As this is the first time I have posted on this subject, that much is
obvious. Unless I am missing something.
> Tell us what you hoped would happen, what happened instead, and how
> they
> differ.
Run the script and that too will be obvious.
> If your goal is to filter particular content from HTML pages, just
> say so,
> and be specific about what you want and don't want. Given this
> information,
> I will show you how to extract the desired content with a few lines of
> Ruby, no fuss, no undue complexity, no Hpricot.
My goal is to highlight an issue I found with a particular library
and provide some sample code that shows the problem with the minimum
amount of code. I posted it here so that there may be some discussion
with interested people as to the desired behaviour.
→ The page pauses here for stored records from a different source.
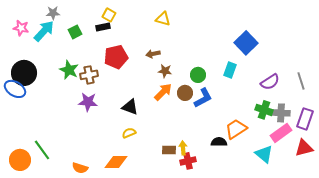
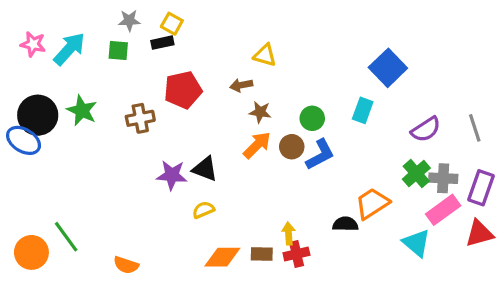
gray star: (53, 13) -> (129, 21), moved
yellow triangle: (163, 19) -> (265, 55), moved
green square: (75, 32) -> (118, 50), turned 32
green star: (69, 70) -> (82, 110), moved
purple star: (88, 102) -> (172, 175), moved
green cross: (264, 110) -> (416, 174), turned 30
brown rectangle: (169, 150) -> (262, 254), moved
orange diamond: (116, 162) -> (222, 257), moved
> IIRC, you had asked for help using Hpricot to extract text between
> <p> and
> </p> tag pairs, but with the added requirement that there be an IMG
> tag
> within the <p> ... </p> tag pair to validate the case. Is this
> still the
> goal? If so, how did my previously posted, simple solution work out
> for
> you?
What IMG tag? There isn't one in the sample code. What previous
solution? You do not recall correctly.
> This is a scene in a much larger play, one in which someone says,
> "Wow, I
> had no idea there was such a powerful library, so carefully
> designed, so
> complete. But, notwithstanding its extraordinary features,
> notwithstanding
> the hundreds of man-hours expended creating it ... I can't get it
> to do
> what I want."
The incident that that prompted my post went thus...
I had a page that seemed to render fine in a browser but when parsing
it my code failed. I inspected the html and found a malformed comment
to be the problem. Probably put there to stop screen scraping. I
wrote a bit of code, using regexps no less, that removed the
offending comment and hpricot then went on it's merry way. Job done.
I thought others may be interested so I posted some sample code. I am
now regretting that decision.
> This is a very common refrain. I think I can solve your problem
> with a few
> lines of Ruby code, code that you can easily understand and adapt to
> specific and evolving requirements. And if I cannot do this, I will
> say so.
I could too, but I don't care.
> --
> Paul Lutus
Thanks for hijacking my thread. Thanks for nothing.